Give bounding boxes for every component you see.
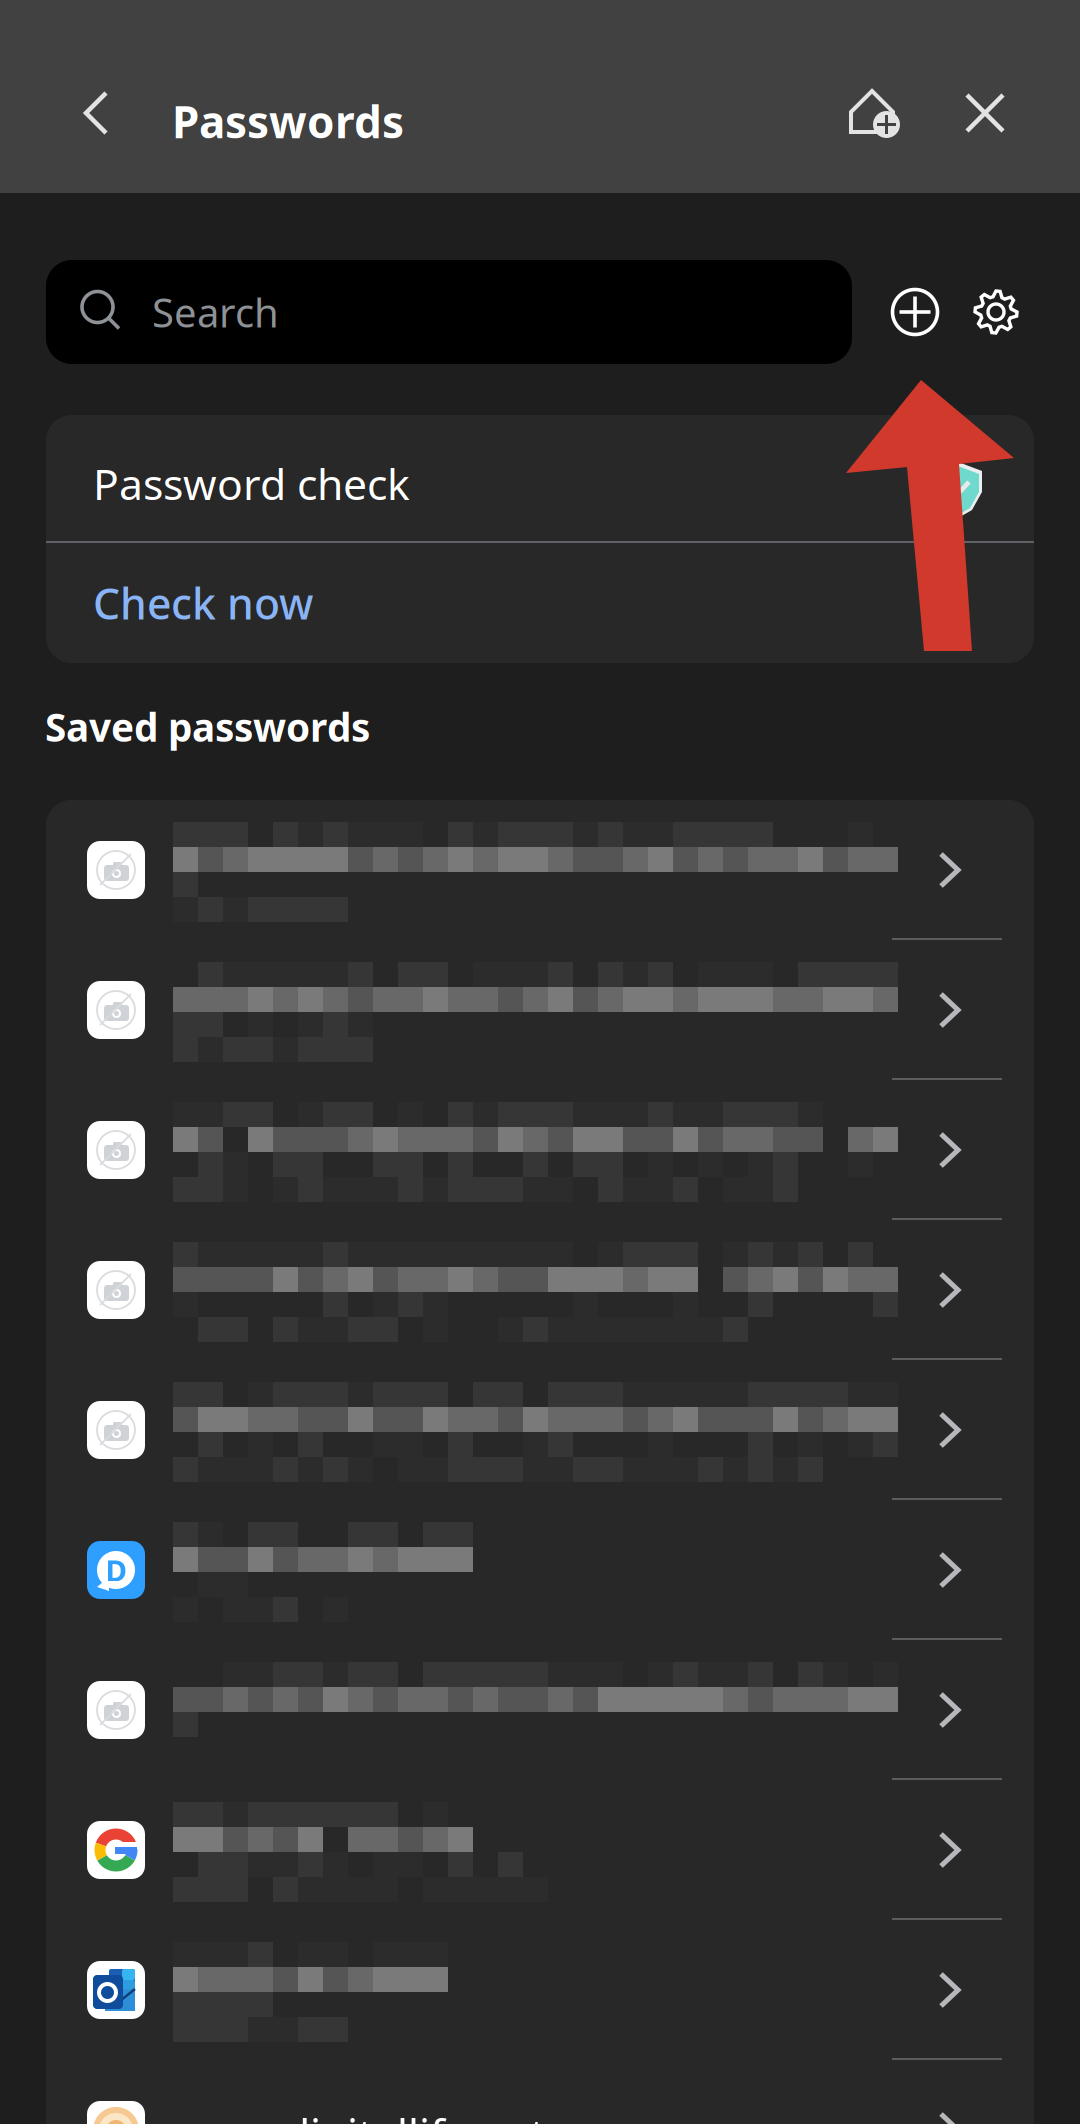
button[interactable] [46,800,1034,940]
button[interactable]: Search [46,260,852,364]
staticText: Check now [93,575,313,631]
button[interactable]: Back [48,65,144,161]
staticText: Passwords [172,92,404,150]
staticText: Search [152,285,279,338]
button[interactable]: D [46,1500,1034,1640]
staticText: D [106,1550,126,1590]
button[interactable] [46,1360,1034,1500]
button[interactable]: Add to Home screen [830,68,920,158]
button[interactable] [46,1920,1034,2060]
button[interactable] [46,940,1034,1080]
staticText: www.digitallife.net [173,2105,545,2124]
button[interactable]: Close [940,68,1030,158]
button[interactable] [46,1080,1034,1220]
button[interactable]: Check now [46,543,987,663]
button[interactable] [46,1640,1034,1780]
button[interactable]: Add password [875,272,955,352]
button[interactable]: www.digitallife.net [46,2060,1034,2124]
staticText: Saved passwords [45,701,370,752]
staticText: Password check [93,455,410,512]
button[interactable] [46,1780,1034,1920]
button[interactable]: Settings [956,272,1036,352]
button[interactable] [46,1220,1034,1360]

--- YOUR OBJECTIVE ---
What is needed is a word-for-word copy of the records above, excluding pictures.

--- TASK SOLUTION ---
Give bounding boxes for every component you see.
button[interactable] [46,800,1034,940]
button[interactable]: Search [46,260,852,364]
staticText: Check now [93,575,313,631]
button[interactable]: Back [48,65,144,161]
staticText: Passwords [172,92,404,150]
staticText: Search [152,285,279,338]
button[interactable]: D [46,1500,1034,1640]
staticText: D [106,1550,126,1590]
button[interactable] [46,1360,1034,1500]
button[interactable]: Add to Home screen [830,68,920,158]
button[interactable] [46,1920,1034,2060]
button[interactable] [46,940,1034,1080]
staticText: www.digitallife.net [173,2105,545,2124]
button[interactable]: Close [940,68,1030,158]
button[interactable] [46,1080,1034,1220]
button[interactable]: Check now [46,543,987,663]
button[interactable] [46,1640,1034,1780]
button[interactable]: Add password [875,272,955,352]
button[interactable]: www.digitallife.net [46,2060,1034,2124]
staticText: Saved passwords [45,701,370,752]
staticText: Password check [93,455,410,512]
button[interactable] [46,1780,1034,1920]
button[interactable]: Settings [956,272,1036,352]
button[interactable] [46,1220,1034,1360]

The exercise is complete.